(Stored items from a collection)
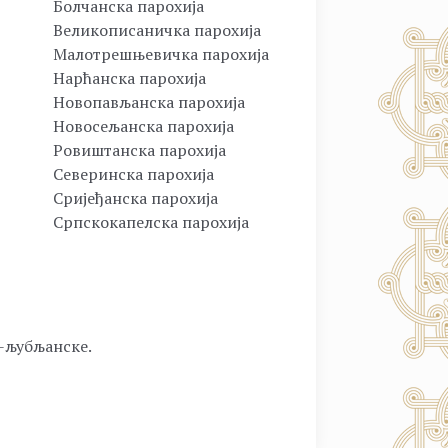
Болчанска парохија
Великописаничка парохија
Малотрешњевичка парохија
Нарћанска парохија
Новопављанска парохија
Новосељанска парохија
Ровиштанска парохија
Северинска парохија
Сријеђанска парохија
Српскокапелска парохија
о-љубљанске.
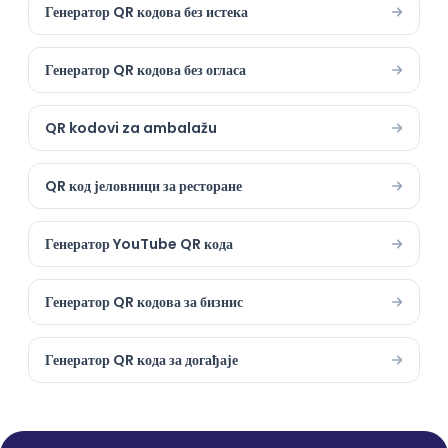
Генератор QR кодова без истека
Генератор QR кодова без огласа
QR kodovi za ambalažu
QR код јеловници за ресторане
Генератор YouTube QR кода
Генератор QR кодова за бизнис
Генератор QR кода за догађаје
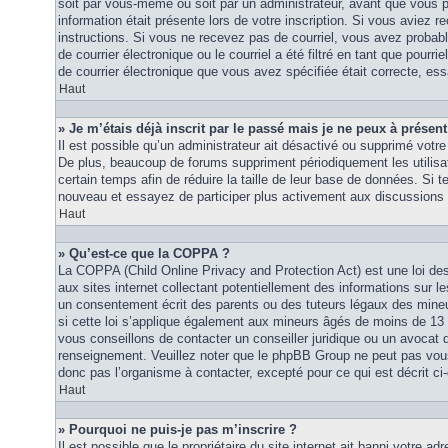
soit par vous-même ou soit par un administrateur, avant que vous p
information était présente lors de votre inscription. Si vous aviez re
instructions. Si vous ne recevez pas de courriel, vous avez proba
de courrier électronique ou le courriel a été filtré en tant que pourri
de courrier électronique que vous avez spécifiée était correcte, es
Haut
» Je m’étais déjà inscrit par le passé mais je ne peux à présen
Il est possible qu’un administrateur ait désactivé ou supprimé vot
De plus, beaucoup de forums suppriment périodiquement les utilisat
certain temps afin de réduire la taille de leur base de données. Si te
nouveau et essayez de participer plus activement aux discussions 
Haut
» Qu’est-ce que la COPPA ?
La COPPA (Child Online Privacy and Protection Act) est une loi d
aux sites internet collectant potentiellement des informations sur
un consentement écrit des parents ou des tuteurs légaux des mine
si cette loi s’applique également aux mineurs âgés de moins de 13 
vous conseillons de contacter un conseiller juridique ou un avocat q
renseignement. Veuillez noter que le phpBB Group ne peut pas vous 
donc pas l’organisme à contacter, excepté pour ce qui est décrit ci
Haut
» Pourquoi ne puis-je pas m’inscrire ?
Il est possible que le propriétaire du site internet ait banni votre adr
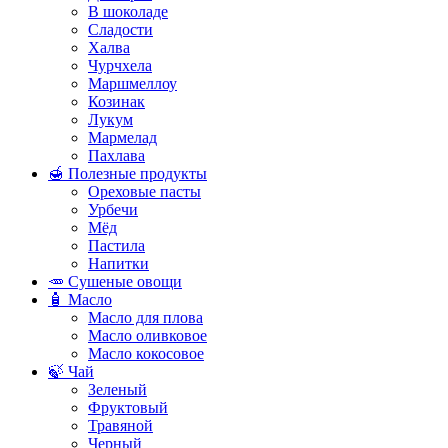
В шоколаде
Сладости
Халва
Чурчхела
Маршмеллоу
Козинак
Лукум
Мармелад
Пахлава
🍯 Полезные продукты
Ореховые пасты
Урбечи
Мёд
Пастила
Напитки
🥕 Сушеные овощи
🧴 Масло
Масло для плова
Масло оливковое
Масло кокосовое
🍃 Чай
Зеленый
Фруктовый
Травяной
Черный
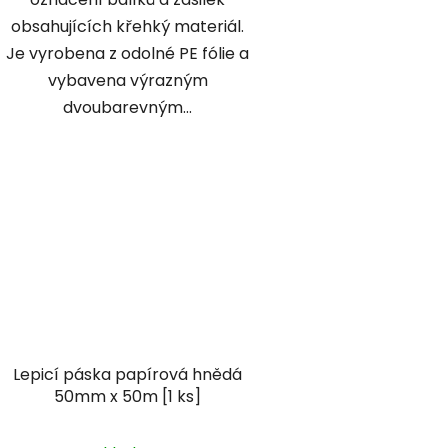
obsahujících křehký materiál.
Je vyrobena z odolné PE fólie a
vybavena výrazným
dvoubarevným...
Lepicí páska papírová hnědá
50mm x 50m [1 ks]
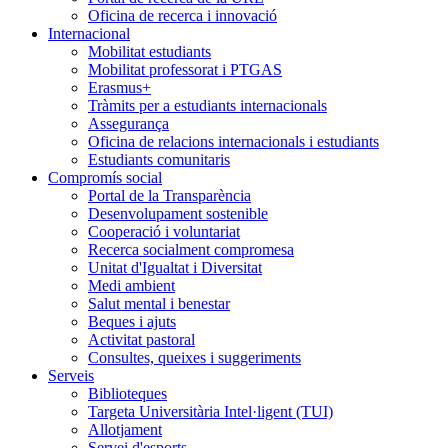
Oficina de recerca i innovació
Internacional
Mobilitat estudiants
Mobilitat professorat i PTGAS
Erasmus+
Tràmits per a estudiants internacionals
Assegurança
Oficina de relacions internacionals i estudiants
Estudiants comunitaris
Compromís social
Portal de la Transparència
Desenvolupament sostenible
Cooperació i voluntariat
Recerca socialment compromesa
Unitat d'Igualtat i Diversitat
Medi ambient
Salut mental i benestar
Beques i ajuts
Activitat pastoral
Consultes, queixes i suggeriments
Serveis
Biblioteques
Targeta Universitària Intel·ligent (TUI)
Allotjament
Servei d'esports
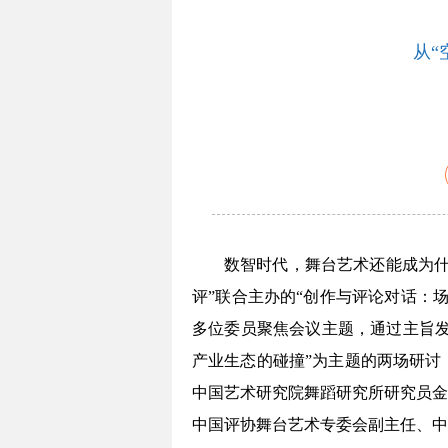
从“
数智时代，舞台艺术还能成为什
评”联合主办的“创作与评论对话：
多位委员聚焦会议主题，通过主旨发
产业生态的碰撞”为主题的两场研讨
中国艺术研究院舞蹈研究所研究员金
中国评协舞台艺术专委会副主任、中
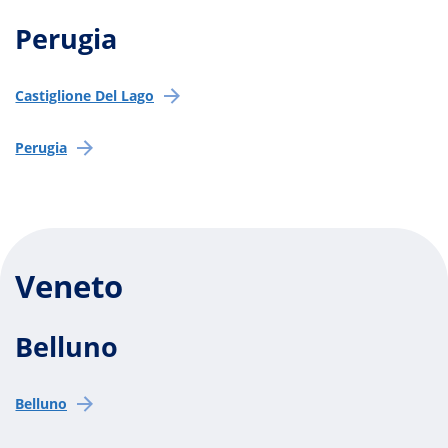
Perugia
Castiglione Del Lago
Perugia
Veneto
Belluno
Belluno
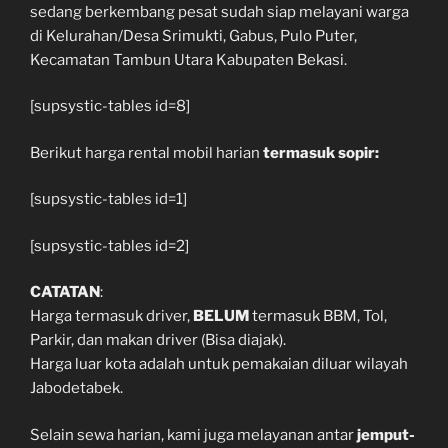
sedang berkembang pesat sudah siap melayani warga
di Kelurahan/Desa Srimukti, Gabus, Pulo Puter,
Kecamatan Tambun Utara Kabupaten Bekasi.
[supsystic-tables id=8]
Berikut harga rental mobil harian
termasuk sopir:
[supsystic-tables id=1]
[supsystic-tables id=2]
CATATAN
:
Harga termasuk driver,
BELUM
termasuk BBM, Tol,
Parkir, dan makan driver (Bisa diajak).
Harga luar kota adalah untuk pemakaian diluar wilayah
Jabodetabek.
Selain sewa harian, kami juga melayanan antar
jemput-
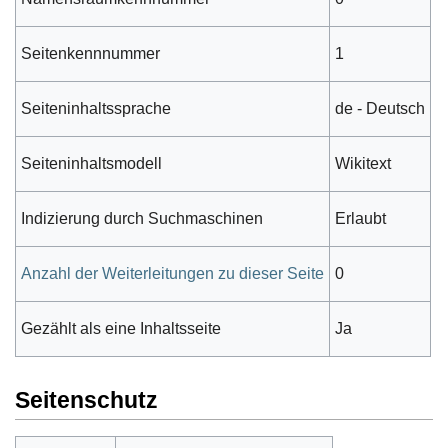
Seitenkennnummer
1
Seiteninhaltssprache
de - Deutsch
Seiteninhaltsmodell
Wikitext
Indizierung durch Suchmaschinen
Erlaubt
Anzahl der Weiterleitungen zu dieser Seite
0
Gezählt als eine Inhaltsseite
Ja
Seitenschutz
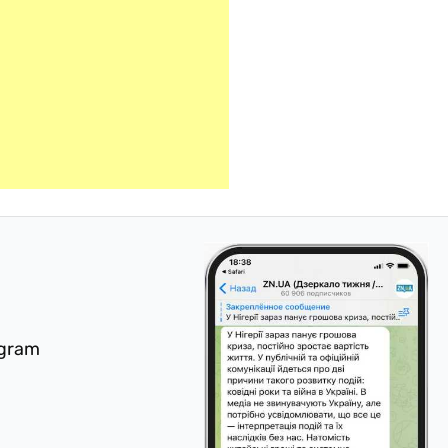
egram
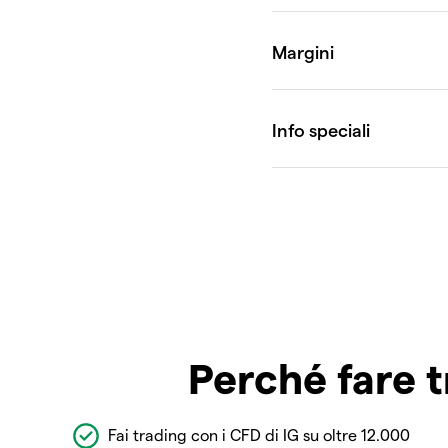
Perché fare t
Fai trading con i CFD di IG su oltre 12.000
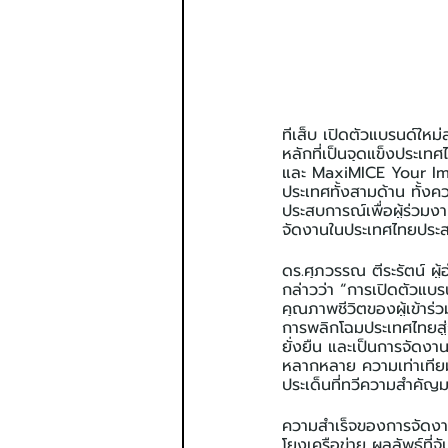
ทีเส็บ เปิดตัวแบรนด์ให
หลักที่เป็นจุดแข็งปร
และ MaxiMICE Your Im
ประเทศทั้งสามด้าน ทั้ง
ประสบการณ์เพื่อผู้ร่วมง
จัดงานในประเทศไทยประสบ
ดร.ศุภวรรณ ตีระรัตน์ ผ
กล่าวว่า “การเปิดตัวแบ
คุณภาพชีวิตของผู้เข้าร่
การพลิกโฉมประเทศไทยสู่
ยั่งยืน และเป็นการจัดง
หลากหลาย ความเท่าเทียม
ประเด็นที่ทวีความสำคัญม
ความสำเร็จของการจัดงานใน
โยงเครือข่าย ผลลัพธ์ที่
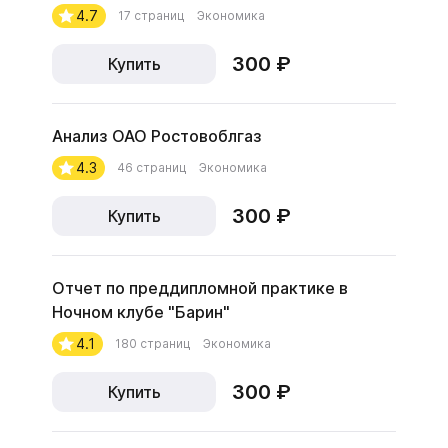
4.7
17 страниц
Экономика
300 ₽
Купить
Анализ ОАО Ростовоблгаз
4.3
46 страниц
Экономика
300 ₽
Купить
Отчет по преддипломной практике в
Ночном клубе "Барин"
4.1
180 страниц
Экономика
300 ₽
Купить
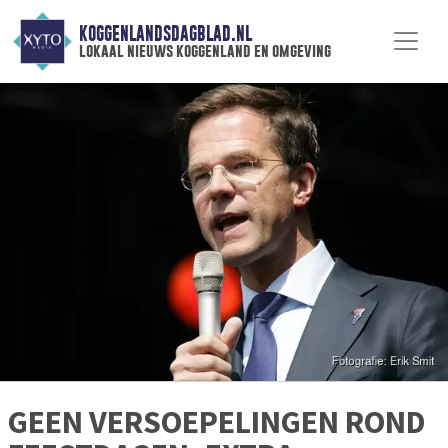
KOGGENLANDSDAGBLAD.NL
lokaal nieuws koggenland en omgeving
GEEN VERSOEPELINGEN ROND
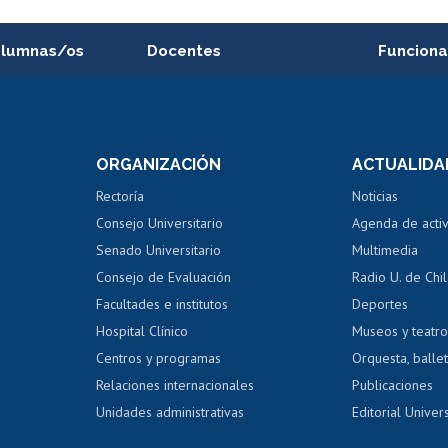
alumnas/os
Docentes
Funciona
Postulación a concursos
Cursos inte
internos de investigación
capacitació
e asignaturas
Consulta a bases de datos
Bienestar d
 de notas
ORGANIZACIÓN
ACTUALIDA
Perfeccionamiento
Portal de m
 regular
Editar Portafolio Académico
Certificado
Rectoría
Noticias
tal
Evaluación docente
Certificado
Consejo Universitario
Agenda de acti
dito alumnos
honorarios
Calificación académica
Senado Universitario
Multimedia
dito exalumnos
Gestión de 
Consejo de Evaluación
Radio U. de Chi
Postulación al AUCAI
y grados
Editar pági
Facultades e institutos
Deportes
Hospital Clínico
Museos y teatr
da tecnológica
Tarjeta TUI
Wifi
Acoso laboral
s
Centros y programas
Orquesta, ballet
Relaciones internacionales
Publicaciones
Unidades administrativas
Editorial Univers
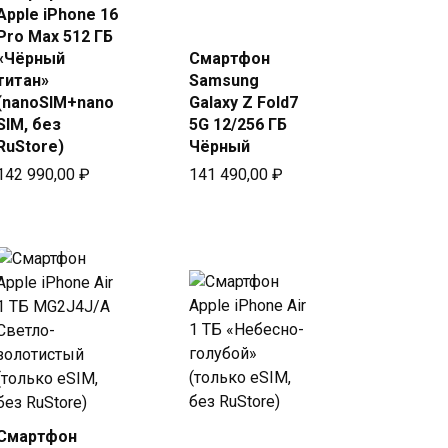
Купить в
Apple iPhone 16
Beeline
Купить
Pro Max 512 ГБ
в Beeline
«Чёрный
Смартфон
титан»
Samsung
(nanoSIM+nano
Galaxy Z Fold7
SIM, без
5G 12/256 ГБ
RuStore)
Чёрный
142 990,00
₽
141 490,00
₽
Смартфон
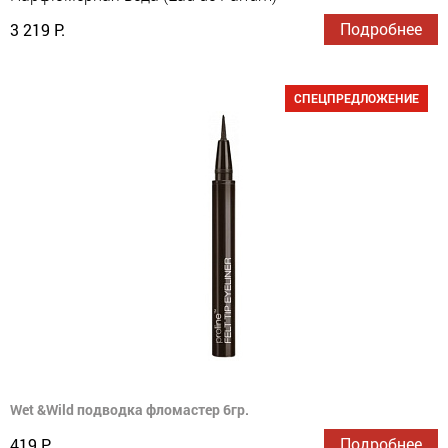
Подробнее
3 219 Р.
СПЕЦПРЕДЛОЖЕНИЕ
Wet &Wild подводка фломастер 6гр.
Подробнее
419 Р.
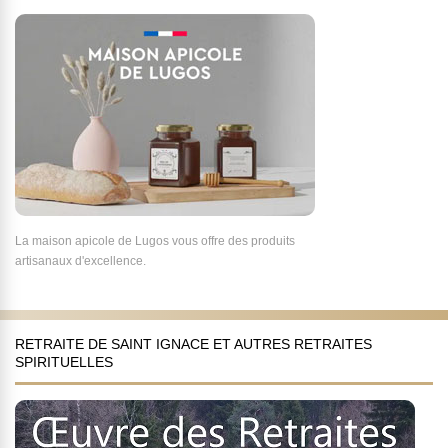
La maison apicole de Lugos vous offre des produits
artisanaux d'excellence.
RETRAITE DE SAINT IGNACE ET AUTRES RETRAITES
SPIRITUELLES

### Required action
Go through the entries and copy each line holding the string "Portal".

### Result of the task
Portal de la Transparència
Portal de m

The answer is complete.